The listing below is to be copied exactly, with pictures excluded.
***
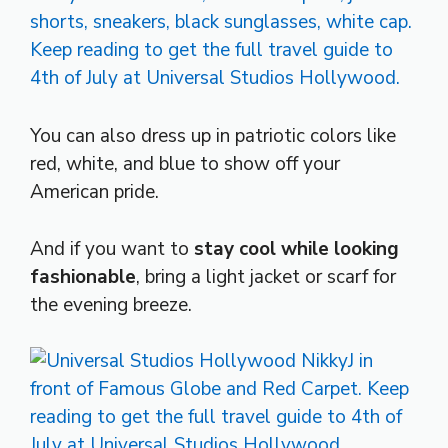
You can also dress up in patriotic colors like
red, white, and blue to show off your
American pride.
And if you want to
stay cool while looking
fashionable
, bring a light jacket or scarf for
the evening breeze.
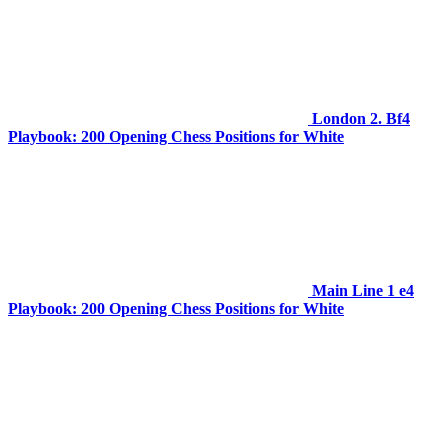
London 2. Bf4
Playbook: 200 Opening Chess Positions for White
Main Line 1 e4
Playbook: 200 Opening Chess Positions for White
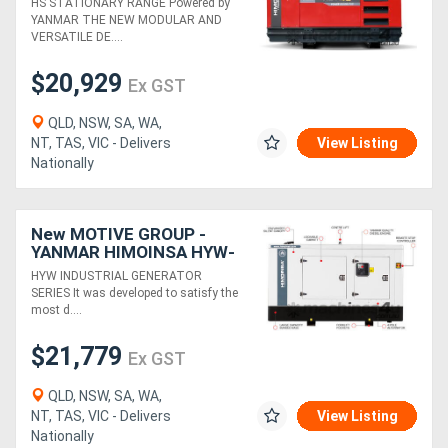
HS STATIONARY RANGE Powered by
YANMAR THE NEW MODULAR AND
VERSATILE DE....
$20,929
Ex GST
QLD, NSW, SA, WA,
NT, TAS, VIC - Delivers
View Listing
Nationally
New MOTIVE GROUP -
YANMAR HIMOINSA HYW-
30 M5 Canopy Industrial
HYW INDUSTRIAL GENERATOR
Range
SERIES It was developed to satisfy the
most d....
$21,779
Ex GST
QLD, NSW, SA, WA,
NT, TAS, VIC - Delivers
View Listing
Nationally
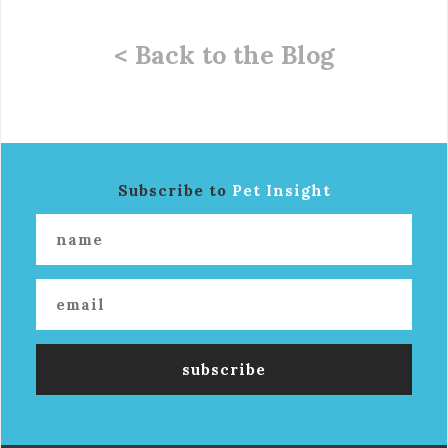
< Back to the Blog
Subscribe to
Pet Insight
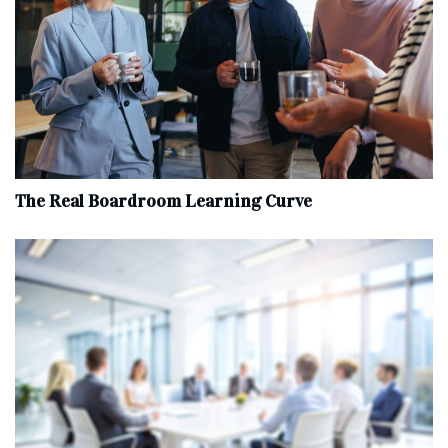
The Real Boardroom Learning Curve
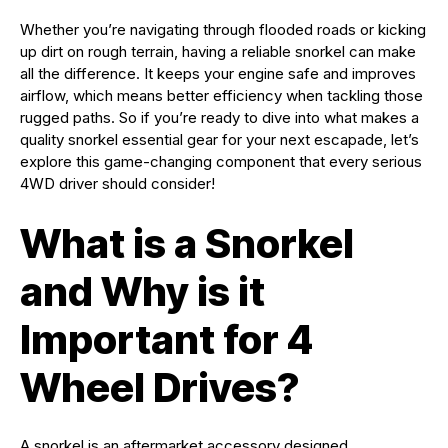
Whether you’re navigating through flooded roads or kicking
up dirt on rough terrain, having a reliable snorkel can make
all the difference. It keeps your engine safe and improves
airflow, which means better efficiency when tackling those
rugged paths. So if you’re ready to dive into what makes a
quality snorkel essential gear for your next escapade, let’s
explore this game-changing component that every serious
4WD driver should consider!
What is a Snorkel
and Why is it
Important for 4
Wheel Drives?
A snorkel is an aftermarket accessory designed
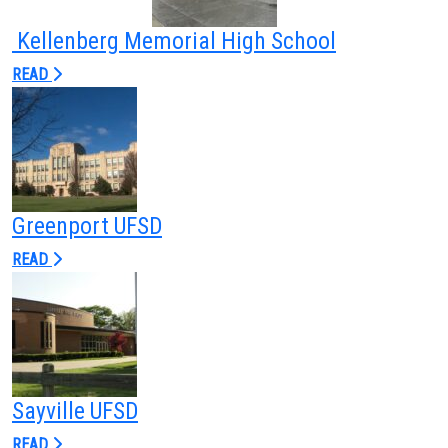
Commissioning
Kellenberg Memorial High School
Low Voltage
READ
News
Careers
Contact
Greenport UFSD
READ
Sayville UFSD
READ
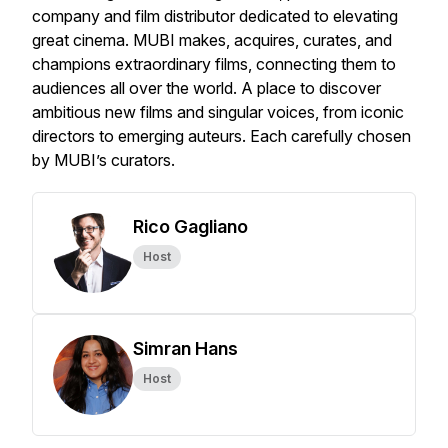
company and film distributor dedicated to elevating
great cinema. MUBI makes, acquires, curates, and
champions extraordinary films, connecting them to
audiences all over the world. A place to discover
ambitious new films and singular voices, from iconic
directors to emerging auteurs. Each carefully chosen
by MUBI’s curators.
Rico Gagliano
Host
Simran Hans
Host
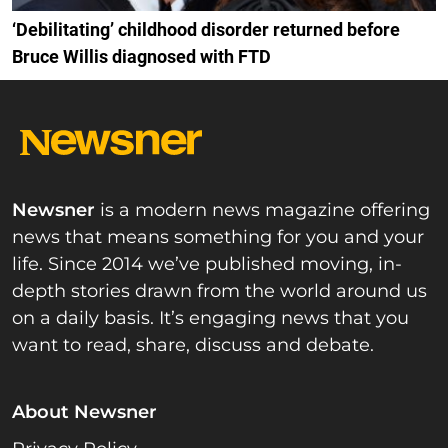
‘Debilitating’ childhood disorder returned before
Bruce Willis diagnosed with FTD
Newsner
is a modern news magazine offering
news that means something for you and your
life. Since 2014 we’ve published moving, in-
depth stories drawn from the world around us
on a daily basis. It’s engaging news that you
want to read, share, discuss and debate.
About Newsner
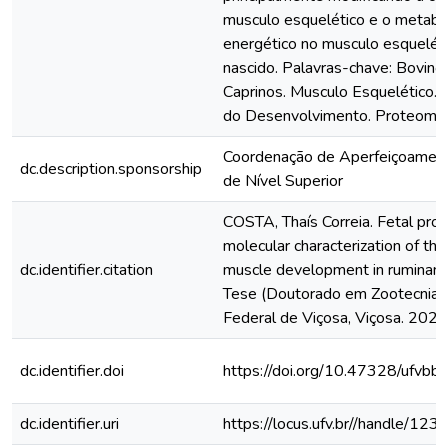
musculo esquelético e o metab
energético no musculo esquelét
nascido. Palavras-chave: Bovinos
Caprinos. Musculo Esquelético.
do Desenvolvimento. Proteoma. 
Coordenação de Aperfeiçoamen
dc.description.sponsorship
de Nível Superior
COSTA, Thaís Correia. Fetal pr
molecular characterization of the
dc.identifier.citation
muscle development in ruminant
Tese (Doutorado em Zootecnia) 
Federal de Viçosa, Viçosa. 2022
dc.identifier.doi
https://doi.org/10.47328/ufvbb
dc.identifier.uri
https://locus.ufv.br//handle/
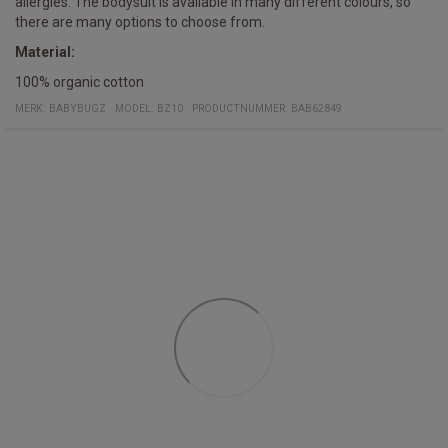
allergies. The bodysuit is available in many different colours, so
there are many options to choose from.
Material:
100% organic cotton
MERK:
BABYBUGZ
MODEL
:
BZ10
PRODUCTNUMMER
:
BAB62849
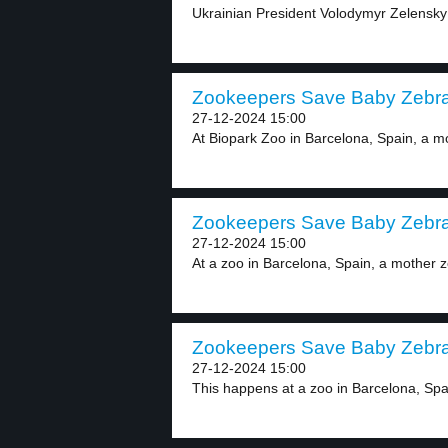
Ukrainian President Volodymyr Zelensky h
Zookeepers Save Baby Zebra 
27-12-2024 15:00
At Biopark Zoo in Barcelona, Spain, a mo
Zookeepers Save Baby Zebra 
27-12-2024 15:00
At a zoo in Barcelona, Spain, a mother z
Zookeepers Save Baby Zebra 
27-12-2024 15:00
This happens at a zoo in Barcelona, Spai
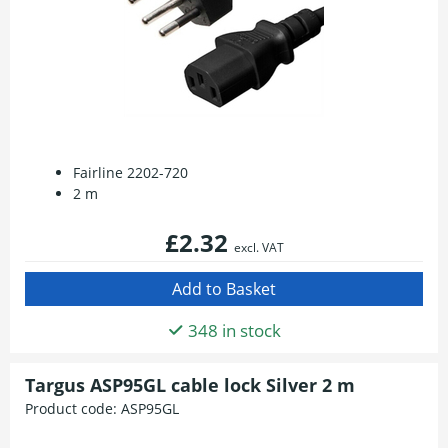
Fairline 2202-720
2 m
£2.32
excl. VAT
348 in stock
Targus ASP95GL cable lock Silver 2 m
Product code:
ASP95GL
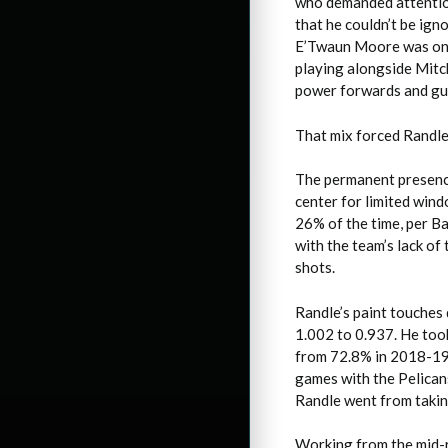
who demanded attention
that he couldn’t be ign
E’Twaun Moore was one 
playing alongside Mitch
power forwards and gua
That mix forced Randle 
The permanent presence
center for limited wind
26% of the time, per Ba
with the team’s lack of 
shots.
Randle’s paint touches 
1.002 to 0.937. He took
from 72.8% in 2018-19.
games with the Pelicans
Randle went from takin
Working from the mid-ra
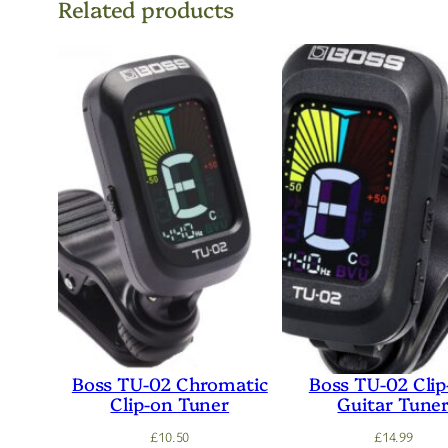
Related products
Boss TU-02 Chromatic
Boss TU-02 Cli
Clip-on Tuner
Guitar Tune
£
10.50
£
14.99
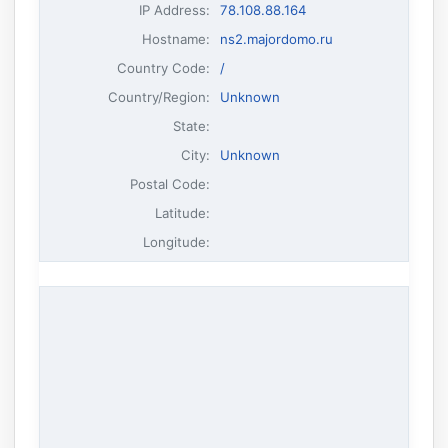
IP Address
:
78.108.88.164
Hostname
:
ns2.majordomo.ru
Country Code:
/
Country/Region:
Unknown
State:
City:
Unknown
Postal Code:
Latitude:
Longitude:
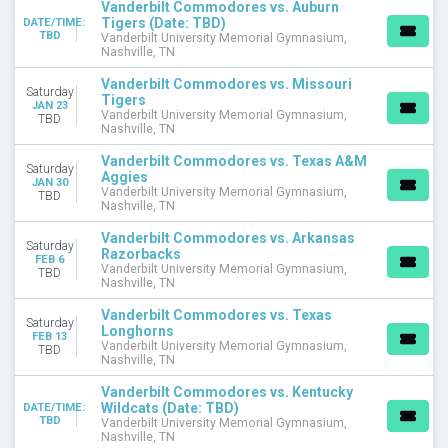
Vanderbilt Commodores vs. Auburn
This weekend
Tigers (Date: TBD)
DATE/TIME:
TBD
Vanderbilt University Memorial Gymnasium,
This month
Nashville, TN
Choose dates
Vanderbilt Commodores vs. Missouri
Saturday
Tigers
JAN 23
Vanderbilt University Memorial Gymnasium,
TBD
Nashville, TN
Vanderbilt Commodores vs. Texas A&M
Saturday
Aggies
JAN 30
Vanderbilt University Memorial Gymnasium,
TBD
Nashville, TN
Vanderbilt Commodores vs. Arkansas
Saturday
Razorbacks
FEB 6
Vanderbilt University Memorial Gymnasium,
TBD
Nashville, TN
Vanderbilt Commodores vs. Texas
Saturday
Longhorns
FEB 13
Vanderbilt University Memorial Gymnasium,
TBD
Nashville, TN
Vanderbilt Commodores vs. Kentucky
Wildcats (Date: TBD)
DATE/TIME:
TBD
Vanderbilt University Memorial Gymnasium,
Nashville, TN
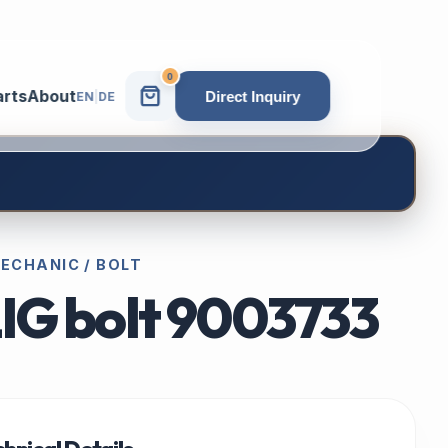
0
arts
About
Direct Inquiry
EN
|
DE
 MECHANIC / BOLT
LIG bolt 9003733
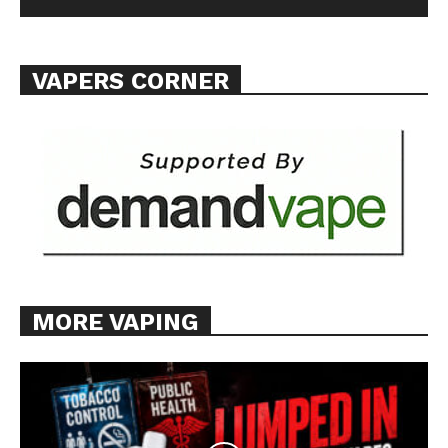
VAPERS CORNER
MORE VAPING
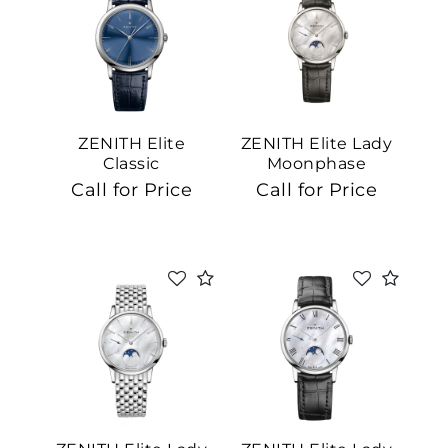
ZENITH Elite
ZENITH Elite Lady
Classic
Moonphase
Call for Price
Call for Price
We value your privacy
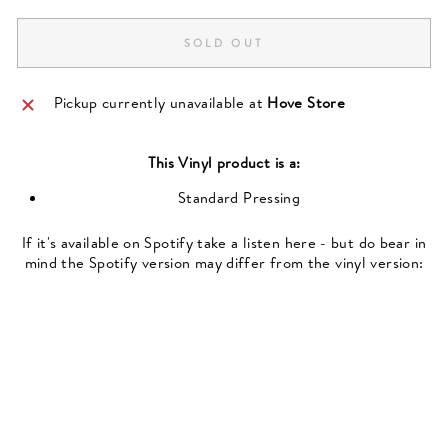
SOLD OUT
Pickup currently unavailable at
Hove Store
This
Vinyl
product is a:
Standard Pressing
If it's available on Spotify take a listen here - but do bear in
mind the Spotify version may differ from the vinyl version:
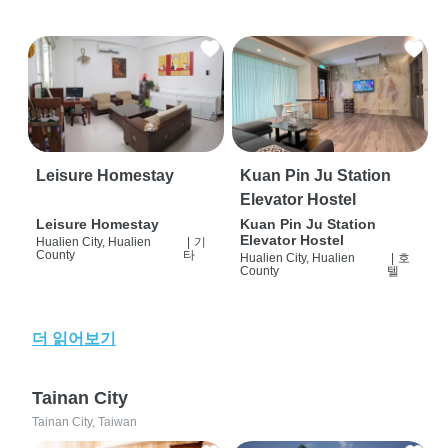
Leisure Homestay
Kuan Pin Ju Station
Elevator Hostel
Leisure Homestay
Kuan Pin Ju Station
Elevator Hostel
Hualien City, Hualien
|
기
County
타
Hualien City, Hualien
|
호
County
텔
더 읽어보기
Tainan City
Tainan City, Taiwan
***
- Expected answer
You can also dress up in patriotic colors like
red, white, and blue to show off your
American pride.
And if you want to
stay cool while looking
fashionable
, bring a light jacket or scarf for
the evening breeze.
London 2. Bf4
Playbook: 200 Opening Chess Positions for White
Main Line 1 e4
Playbook: 200 Opening Chess Positions for White
HS STATIONARY RANGE Powered by
YANMAR THE NEW MODULAR AND
VERSATILE DE....
$20,929
Ex GST
QLD, NSW, SA, WA,
NT, TAS, VIC - Delivers
View Listing
Nationally
New MOTIVE GROUP -
YANMAR HIMOINSA HYW-
30 M5 Canopy Industrial
HYW INDUSTRIAL GENERATOR
Range
SERIES It was developed to satisfy the
most d....
$21,779
Ex GST
QLD, NSW, SA, WA,
NT, TAS, VIC - Delivers
View Listing
Nationally
< Back to the Blog
Subscribe to
Pet Insight
The Real Boardroom Learning Curve
Whether you’re navigating through flooded roads or kicking
up dirt on rough terrain, having a reliable snorkel can make
all the difference. It keeps your engine safe and improves
airflow, which means better efficiency when tackling those
rugged paths. So if you’re ready to dive into what makes a
quality snorkel essential gear for your next escapade, let’s
explore this game-changing component that every serious
4WD driver should consider!
What is a Snorkel
and Why is it
Important for 4
Wheel Drives?
A snorkel is an aftermarket accessory designed
Commissioning
Kellenberg Memorial High School
Low Voltage
READ
News
Careers
Contact
Greenport UFSD
READ
Sayville UFSD
READ
company and film distributor dedicated to elevating
great cinema. MUBI makes, acquires, curates, and
champions extraordinary films, connecting them to
audiences all over the world. A place to discover
ambitious new films and singular voices, from iconic
directors to emerging auteurs. Each carefully chosen
by MUBI’s curators.
Rico Gagliano
Host
Simran Hans
Host
‘Debilitating’ childhood disorder returned before
Bruce Willis diagnosed with FTD
Newsner
is a modern news magazine offering
news that means something for you and your
life. Since 2014 we’ve published moving, in-
depth stories drawn from the world around us
on a daily basis. It’s engaging news that you
want to read, share, discuss and debate.
About Newsner
musculo esquelético e o metab
energético no musculo esquelét
nascido. Palavras-chave: Bovinos
Caprinos. Musculo Esquelético.
do Desenvolvimento. Proteoma. 
Coordenação de Aperfeiçoamen
dc.description.sponsorship
de Nível Superior
COSTA, Thaís Correia. Fetal pr
molecular characterization of the
dc.identifier.citation
muscle development in ruminant
Tese (Doutorado em Zootecnia) 
Federal de Viçosa, Viçosa. 2022
dc.identifier.doi
https://doi.org/10.47328/ufvbb
dc.identifier.uri
https://locus.ufv.br//handle/
allergies. The bodysuit is available in many different colours, so
there are many options to choose from.
Material:
100% organic cotton
MERK:
BABYBUGZ
MODEL
:
BZ10
PRODUCTNUMMER
:
BAB62849
Ukrainian President Volodymyr Zelensky h
Zookeepers Save Baby Zebra 
27-12-2024 15:00
At Biopark Zoo in Barcelona, Spain, a mo
Zookeepers Save Baby Zebra 
27-12-2024 15:00
At a zoo in Barcelona, Spain, a mother z
Zookeepers Save Baby Zebra 
27-12-2024 15:00
This happens at a zoo in Barcelona, Spai
Fairline 2202-720
2 m
£2.32
excl. VAT
348 in stock
Targus ASP95GL cable lock Silver 2 m
Product code:
ASP95GL
who demanded attention
that he couldn’t be ign
E’Twaun Moore was one 
playing alongside Mitch
power forwards and gua
That mix forced Randle 
The permanent presence
center for limited wind
26% of the time, per Ba
with the team’s lack of 
shots.
Randle’s paint touches 
1.002 to 0.937. He took
from 72.8% in 2018-19.
games with the Pelicans
Randle went from takin
Working from the mid-ra
Related products
Boss TU-02 Chromatic
Boss TU-02 Cli
Clip-on Tuner
Guitar Tune
£
10.50
£
14.99
IP Address
:
78.108.88.164
Hostname
:
ns2.majordomo.ru
Country Code:
/
Country/Region:
Unknown
State:
City:
Unknown
Postal Code:
Latitude:
Longitude:
Vanderbilt Commodores vs. Auburn
This weekend
Tigers (Date: TBD)
DATE/TIME:
TBD
Vanderbilt University Memorial Gymnasium,
This month
Nashville, TN
Choose dates
Vanderbilt Commodores vs. Missouri
Saturday
Tigers
JAN 23
Vanderbilt University Memorial Gymnasium,
TBD
Nashville, TN
Vanderbilt Commodores vs. Texas A&M
Saturday
Aggies
JAN 30
Vanderbilt University Memorial Gymnasium,
TBD
Nashville, TN
Vanderbilt Commodores vs. Arkansas
Saturday
Razorbacks
FEB 6
Vanderbilt University Memorial Gymnasium,
TBD
Nashville, TN
Vanderbilt Commodores vs. Texas
Saturday
Longhorns
FEB 13
Vanderbilt University Memorial Gymnasium,
TBD
Nashville, TN
Vanderbilt Commodores vs. Kentucky
Wildcats (Date: TBD)
DATE/TIME:
TBD
Vanderbilt University Memorial Gymnasium,
Nashville, TN
0
arts
About
Direct Inquiry
EN
|
DE
 MECHANIC / BOLT
LIG bolt 9003733
VAPERS CORNER
MORE VAPING
ZENITH Elite
ZENITH Elite Lady
Classic
Moonphase
Call for Price
Call for Price
We value your privacy
SOLD OUT
Pickup currently unavailable at
Hove Store
This
Vinyl
product is a:
Standard Pressing
If it's available on Spotify take a listen here - but do bear in
mind the Spotify version may differ from the vinyl version:
Leisure Homestay
Kuan Pin Ju Station
Elevator Hostel
Leisure Homestay
Kuan Pin Ju Station
Elevator Hostel
Hualien City, Hualien
|
기
County
타
Hualien City, Hualien
|
호
County
텔
더 읽어보기
Tainan City
Tainan City, Taiwan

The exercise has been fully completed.